6.2. Validação finalística
Quando a validação é finalística, a edição da norma jurídica pressupõe, necessariamente, o alcance de determinado resultado. A finalidade da norma é atingir algo plasmado na Constituição, é modificar a realidade concreta. A Constituição da República indica um objetivo ou uma finalidade a ser atingida, passando a ser este o parâmetro de validade da exigência. A diretriz fundamental da norma jurídica, nesse caso, é buscar um contexto inexistente quando aquela é editada. Por exemplo, a União poderá instituir determinada contribuição especial para garantir a todos o pleno exercício dos direitos culturais e acesso às fontes da cultura nacional. A validação desta contribuição seria dada em função da finalidade buscada pela norma jurídica instituidora [33]. Serve como exemplo de validação finalística a instituição de novas contribuições sociais, cuja finalidade seja a manutenção ou expansão da seguridade social (art. 195, § 4º, CR/88).
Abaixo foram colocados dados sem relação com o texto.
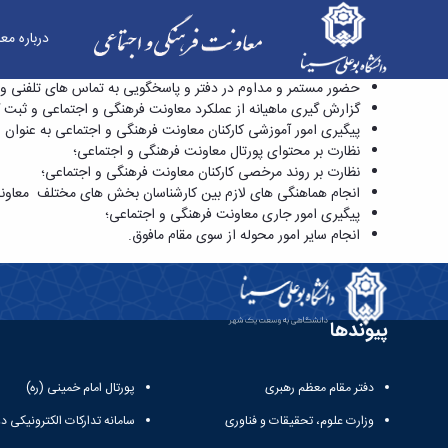
درباره مع
مسئول دفتر معاونت فرهنگی و اجتماعی - معاونت 
حضور مستمر و مداوم در دفتر و پاسخگویی به تماس های تلفنی و
گزارش گیری ماهیانه از عملکرد معاونت فرهنگی و اجتماعی و ثبت گز
پیگیری امور آموزشی کارکنان معاونت فرهنگی و اجتماعی به عنوان
نظارت بر محتوای پورتال معاونت فرهنگی و اجتماعی؛
نظارت بر روند مرخصی کارکنان معاونت فرهنگی و اجتماعی؛
انجام هماهنگی های لازم بین کارشناسان بخش های مختلف معاون
پیگیری امور جاری معاونت فرهنگی و اجتماعی؛
انجام سایر امور محوله از سوی مقام مافوق.​​​​​​​
پیوندها
دفتر مقام معظم رهبری
پورتال امام خمینی (ره)
وزارت علوم، تحقیقات و فناوری
سامانه تدارکات الکترونیکی د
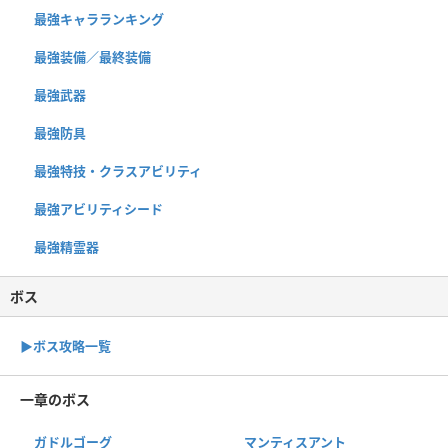
最強キャラランキング
最強装備／最終装備
最強武器
最強防具
最強特技・クラスアビリティ
最強アビリティシード
最強精霊器
ボス
▶︎ボス攻略一覧
一章のボス
ガドルゴーグ
マンティスアント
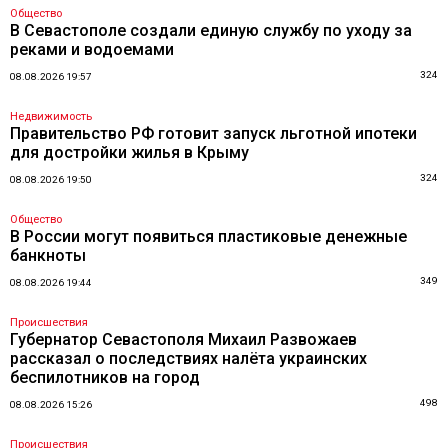
Общество
В Севастополе создали единую службу по уходу за
реками и водоемами
324
08.08.2026 19:57
Недвижимость
Правительство РФ готовит запуск льготной ипотеки
для достройки жилья в Крыму
324
08.08.2026 19:50
Общество
В России могут появиться пластиковые денежные
банкноты
349
08.08.2026 19:44
Происшествия
Губернатор Севастополя Михаил Развожаев
рассказал о последствиях налёта украинских
беспилотников на город
498
08.08.2026 15:26
Происшествия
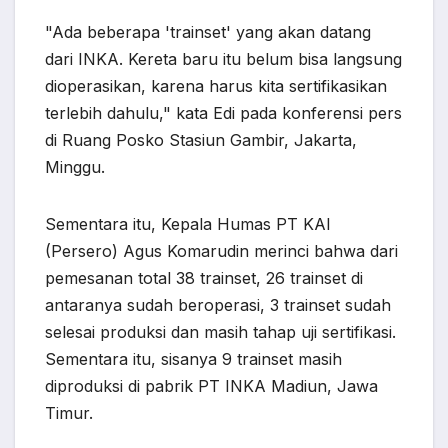
"Ada beberapa 'trainset' yang akan datang
dari INKA. Kereta baru itu belum bisa langsung
dioperasikan, karena harus kita sertifikasikan
terlebih dahulu," kata Edi pada konferensi pers
di Ruang Posko Stasiun Gambir, Jakarta,
Minggu.
Sementara itu, Kepala Humas PT KAI
(Persero) Agus Komarudin merinci bahwa dari
pemesanan total 38 trainset, 26 trainset di
antaranya sudah beroperasi, 3 trainset sudah
selesai produksi dan masih tahap uji sertifikasi.
Sementara itu, sisanya 9 trainset masih
diproduksi di pabrik PT INKA Madiun, Jawa
Timur.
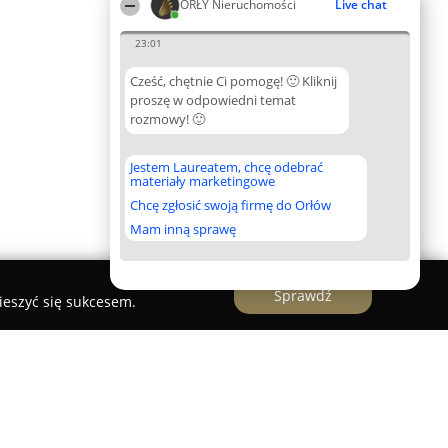
ORŁY Nieruchomości
Live chat
23:01
Cześć, chętnie Ci pomogę! 🙂 Kliknij
proszę w odpowiedni temat
rozmowy! 🙂
Jestem Laureatem, chcę odebrać
materiały marketingowe
Chcę zgłosić swoją firmę do Orłów
Mam inną sprawę
Sprawdź
ieszyć się sukcesem.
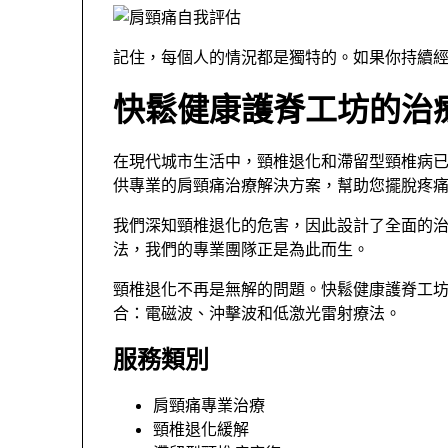
記住，每個人的情況都是獨特的。如果你持續
快鬆健康護脊工坊的治
在現代城市生活中，頸椎退化和滯留型頸椎病
供專業的肩頸痛治療解決方案，幫助您擺脫疼
我們深知頸椎退化的危害，因此設計了全面的
法，我們的專業團隊正是為此而生。
頸椎退化不再是無解的問題。快鬆健康護脊工坊
合：電磁波、沖擊波和低激光雷射療法。
服務類別
肩頸痛專業治療
頸椎退化緩解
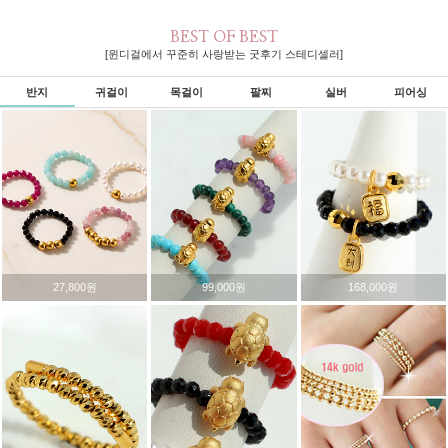
BEST OF BEST
[윈디걸에서 꾸준히 사랑받는 굿후기 스테디셀러]
반지
귀걸이
목걸이
팔찌
실버
피어싱
27,800원
99,000원
168,000원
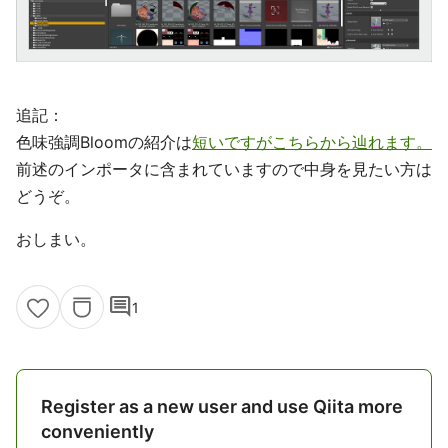
追記：
色味強調Bloomの紹介は
短いですがこちらから辿れます。
前述のインポータに含まれていますので中身を見たい方は
どうぞ。
おしまい。
comment
1
Register as a new user and use Qiita more
conveniently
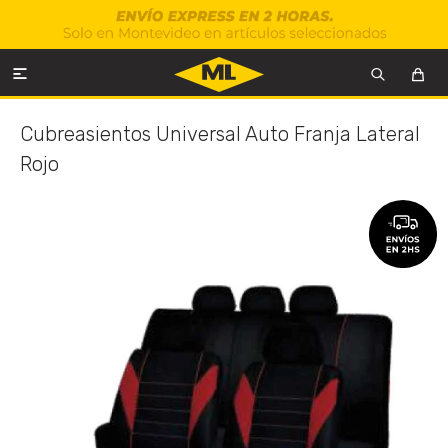

Cubreasientos Universal Auto Franja Lateral
Rojo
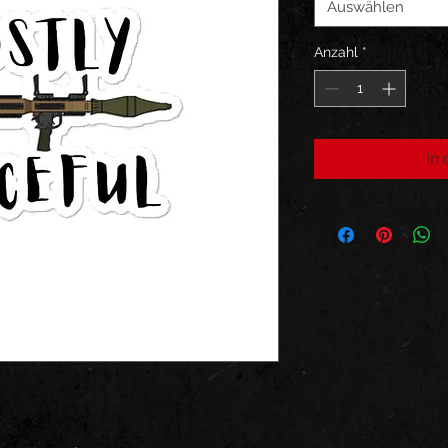
Auswählen
Anzahl
*
In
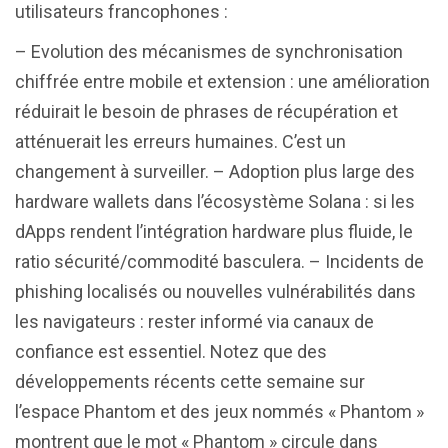
utilisateurs francophones :
– Evolution des mécanismes de synchronisation
chiffrée entre mobile et extension : une amélioration
réduirait le besoin de phrases de récupération et
atténuerait les erreurs humaines. C’est un
changement à surveiller. – Adoption plus large des
hardware wallets dans l’écosystème Solana : si les
dApps rendent l’intégration hardware plus fluide, le
ratio sécurité/commodité basculera. – Incidents de
phishing localisés ou nouvelles vulnérabilités dans
les navigateurs : rester informé via canaux de
confiance est essentiel. Notez que des
développements récents cette semaine sur
l’espace Phantom et des jeux nommés « Phantom »
montrent que le mot « Phantom » circule dans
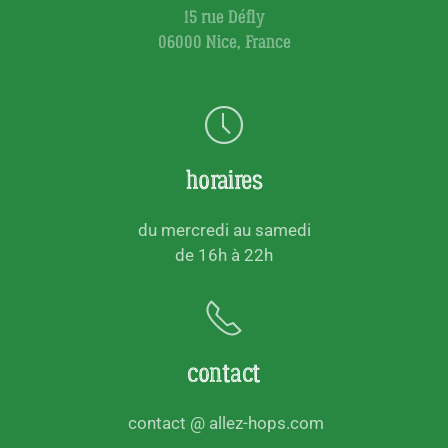
15 rue Défly
06000 Nice, France
horaires
du mercredi au samedi
de 16h à 22h
contact
contact @ allez-hops.com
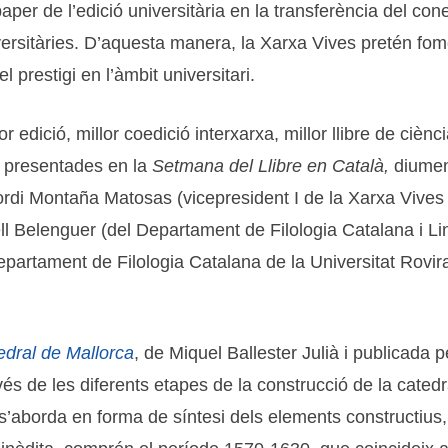
per de l’edició universitària en la transferència del cone
versitàries. D’aquesta manera, la Xarxa Vives pretén fom
 prestigi en l’àmbit universitari.
dició, millor coedició interxarxa, millor llibre de ciència 
n presentades en la
Setmana del Llibre en Català,
diumeng
Jordi Montaña Matosas (vicepresident I de la Xarxa Vives 
ll Belenguer (del Departament de Filologia Catalana i Lin
artament de Filologia Catalana de la Universitat Rovira i
edral de Mallorca
, de Miquel Ballester Julià i publicada p
ravés de les diferents etapes de la construcció de la cate
s’aborda en forma de síntesi dels elements constructius, 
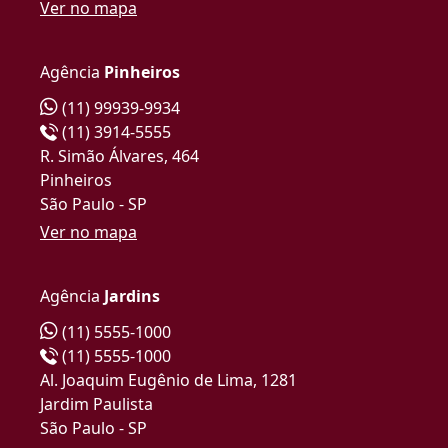
Ver no mapa
Agência
Pinheiros
(11) 99939-9934
(11) 3914-5555
R. Simão Álvares, 464
Pinheiros
São Paulo - SP
Ver no mapa
Agência
Jardins
(11) 5555-1000
(11) 5555-1000
Al. Joaquim Eugênio de Lima, 1281
Jardim Paulista
São Paulo - SP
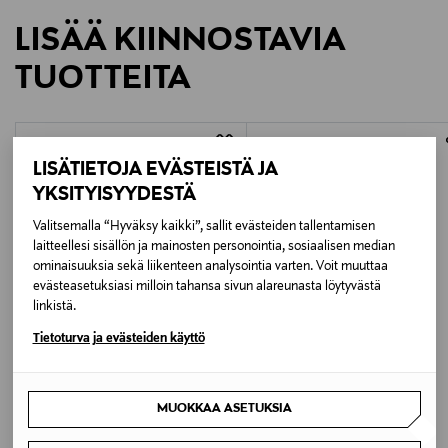
LISÄÄ KIINNOSTAVIA
TUOTTEITA
LISÄTIETOJA EVÄSTEISTÄ JA
YKSITYISYYDESTÄ
Valitsemalla “Hyväksy kaikki”, sallit evästeiden tallentamisen
laitteellesi sisällön ja mainosten personointia, sosiaalisen median
ominaisuuksia sekä liikenteen analysointia varten. Voit muuttaa
evästeasetuksiasi milloin tahansa sivun alareunasta löytyvästä
linkistä.
Tietoturva ja evästeiden käyttö
ETUKUPONKITUOTE
UUTTA
ETUKUPONKITUOTE
DAMELLA
WILLIAM MORRIS AT HOME
Sleeveless-yöpaita
Strawberry Thief Large -
MUOKKAA ASETUKSIA
kosmetiikkalaukku
Original Price
62,90 €
Original Price
44,90 €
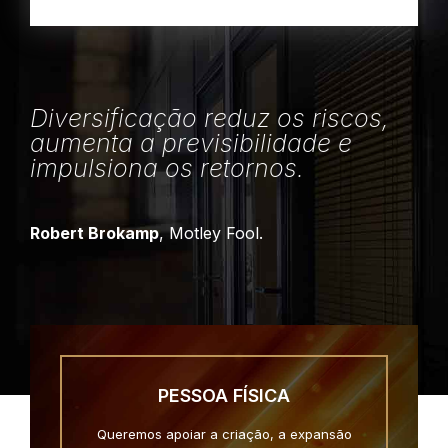
Diversificação reduz os riscos,
aumenta a previsibilidade e
impulsiona os retornos.
Robert Brokamp
, Motley Fool.
PESSOA FÍSICA
Queremos apoiar a criação, a expansão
O importante é que esses modelos (validação condicional e validação finalística) não se excluem. Eles atuam para integrar e atingir os objetivos propostos pelo sistema constitucional tributário republicano. Portanto, as contribuições especiais podem adotar a técnica de validação condicional ou finalística.
7. A competência para instituição de contribuições especiais
A ordem jurídico-tributária instaurada pela Constituição da Republica corresponde à ordem jurídica total ou nacional, a qual subordina as três ordens jurídicas parciais (União, Estados e Municípios). A ordem jurídica total (Constituição da República) é fundamento de validade material e formal de todas as competências tributárias. Nela estão previstas todas as espécies de competência tributárias atribuídas às pessoas políticas: exclusiva (IR), concorrente (ICMS) e comum (taxas e contribuições de melhoria), exemplificativamente.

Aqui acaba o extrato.